▸ **Task instructions**
Look through the listing for the string "CIVIL" and copy out every line that holds it.

▸ **Material to process**
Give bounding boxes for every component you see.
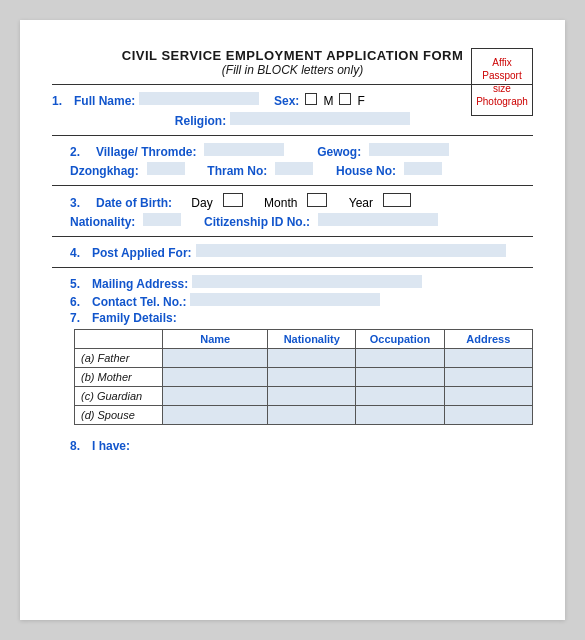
religion-row: Religion:: [52, 112, 533, 128]
family-label: Family Details:: [92, 311, 177, 325]
sex-label: Sex:: [274, 94, 299, 108]
divider-4: [52, 236, 533, 237]
month-text: Month: [264, 196, 297, 210]
sex-f-checkbox[interactable]: [339, 93, 351, 105]
col-header-occupation: Occupation: [356, 330, 444, 349]
form-page: CIVIL SERVICE EMPLOYMENT APPLICATION FOR…: [20, 20, 565, 620]
row-num-4: 4.: [70, 246, 88, 260]
table-row: (c) Guardian: [75, 387, 533, 406]
member-mother: (b) Mother: [75, 368, 163, 387]
row-num-2: 2.: [70, 145, 88, 159]
spouse-nationality[interactable]: [268, 406, 356, 425]
day-text: Day: [191, 196, 212, 210]
mother-name[interactable]: [163, 368, 268, 387]
mother-occupation[interactable]: [356, 368, 444, 387]
father-name[interactable]: [163, 349, 268, 368]
family-table-section: Name Nationality Occupation Address (a) …: [74, 329, 533, 425]
row-num-8: 8.: [70, 439, 88, 453]
religion-field[interactable]: [230, 112, 410, 125]
thram-field[interactable]: [275, 162, 313, 175]
guardian-occupation[interactable]: [356, 387, 444, 406]
full-name-label: Full Name:: [74, 94, 135, 108]
ihave-label: I have:: [92, 439, 130, 453]
row-3-nationality: Nationality: Citizenship ID No.:: [52, 213, 533, 229]
citizenship-field[interactable]: [318, 213, 438, 226]
row-2-village-gewog: 2. Village/ Thromde: Gewog:: [52, 143, 533, 159]
divider-5: [52, 267, 533, 268]
divider-2: [52, 135, 533, 136]
form-subtitle: (Fill in BLOCK letters only): [52, 63, 533, 77]
religion-label: Religion:: [175, 114, 226, 128]
member-spouse: (d) Spouse: [75, 406, 163, 425]
year-field[interactable]: [383, 193, 411, 207]
row-2-dzong-thram-house: Dzongkhag: Thram No: House No:: [52, 162, 533, 178]
divider-1: [52, 84, 533, 85]
row-num-5: 5.: [70, 277, 88, 291]
village-field[interactable]: [204, 143, 284, 156]
house-label: House No:: [336, 164, 396, 178]
row-num-7: 7.: [70, 311, 88, 325]
row-num-6: 6.: [70, 295, 88, 309]
year-text: Year: [349, 196, 373, 210]
spouse-name[interactable]: [163, 406, 268, 425]
col-header-nationality: Nationality: [268, 330, 356, 349]
day-field[interactable]: [223, 193, 243, 207]
row-7-header: 7. Family Details:: [52, 311, 533, 325]
mother-address[interactable]: [444, 368, 532, 387]
family-table: Name Nationality Occupation Address (a) …: [74, 329, 533, 425]
dzongkhag-label: Dzongkhag:: [70, 164, 139, 178]
house-field[interactable]: [404, 162, 442, 175]
mailing-field[interactable]: [192, 275, 422, 288]
row-8: 8. I have:: [52, 439, 533, 453]
guardian-address[interactable]: [444, 387, 532, 406]
row-3-dob: 3. Date of Birth: Day Month Year: [52, 193, 533, 210]
gewog-label: Gewog:: [317, 145, 361, 159]
col-header-member: [75, 330, 163, 349]
row-1-name-sex: 1. Full Name: Sex: M F: [52, 92, 533, 108]
table-row: (d) Spouse: [75, 406, 533, 425]
father-nationality[interactable]: [268, 349, 356, 368]
row-6: 6. Contact Tel. No.:: [52, 293, 533, 309]
col-header-address: Address: [444, 330, 532, 349]
gewog-field[interactable]: [369, 143, 449, 156]
member-guardian: (c) Guardian: [75, 387, 163, 406]
table-header-row: Name Nationality Occupation Address: [75, 330, 533, 349]
guardian-nationality[interactable]: [268, 387, 356, 406]
father-address[interactable]: [444, 349, 532, 368]
sex-m-checkbox[interactable]: [305, 93, 317, 105]
father-occupation[interactable]: [356, 349, 444, 368]
row-4: 4. Post Applied For:: [52, 244, 533, 260]
row-num-3: 3.: [70, 196, 88, 210]
contact-label: Contact Tel. No.:: [92, 295, 186, 309]
mother-nationality[interactable]: [268, 368, 356, 387]
citizenship-label: Citizenship ID No.:: [204, 215, 310, 229]
post-field[interactable]: [196, 244, 506, 257]
table-row: (b) Mother: [75, 368, 533, 387]
row-5: 5. Mailing Address:: [52, 275, 533, 291]
table-row: (a) Father: [75, 349, 533, 368]
spouse-occupation[interactable]: [356, 406, 444, 425]
village-label: Village/ Thromde:: [96, 145, 196, 159]
divider-3: [52, 185, 533, 186]
full-name-field[interactable]: [139, 92, 259, 105]
nationality-field[interactable]: [143, 213, 181, 226]
month-field[interactable]: [307, 193, 327, 207]
col-header-name: Name: [163, 330, 268, 349]
sex-f-text: F: [357, 94, 364, 108]
dob-label: Date of Birth:: [96, 196, 172, 210]
mailing-label: Mailing Address:: [92, 277, 188, 291]
dzongkhag-field[interactable]: [147, 162, 185, 175]
row-num-1: 1.: [52, 94, 70, 108]
guardian-name[interactable]: [163, 387, 268, 406]
spouse-address[interactable]: [444, 406, 532, 425]
contact-field[interactable]: [190, 293, 380, 306]
form-title: CIVIL SERVICE EMPLOYMENT APPLICATION FOR…: [52, 48, 533, 63]
thram-label: Thram No:: [207, 164, 267, 178]
sex-m-text: M: [323, 94, 333, 108]
form-header: CIVIL SERVICE EMPLOYMENT APPLICATION FOR…: [52, 48, 533, 77]
passport-photo-box: Affix Passport size Photograph: [471, 48, 533, 116]
post-label: Post Applied For:: [92, 246, 192, 260]
nationality-label: Nationality:: [70, 215, 135, 229]
member-father: (a) Father: [75, 349, 163, 368]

▸ **Response to the task**
form-page: CIVIL SERVICE EMPLOYMENT APPLICATION FOR…: [20, 20, 565, 620]
form-title: CIVIL SERVICE EMPLOYMENT APPLICATION FOR…: [52, 48, 533, 63]
form-header: CIVIL SERVICE EMPLOYMENT APPLICATION FOR…: [52, 48, 533, 77]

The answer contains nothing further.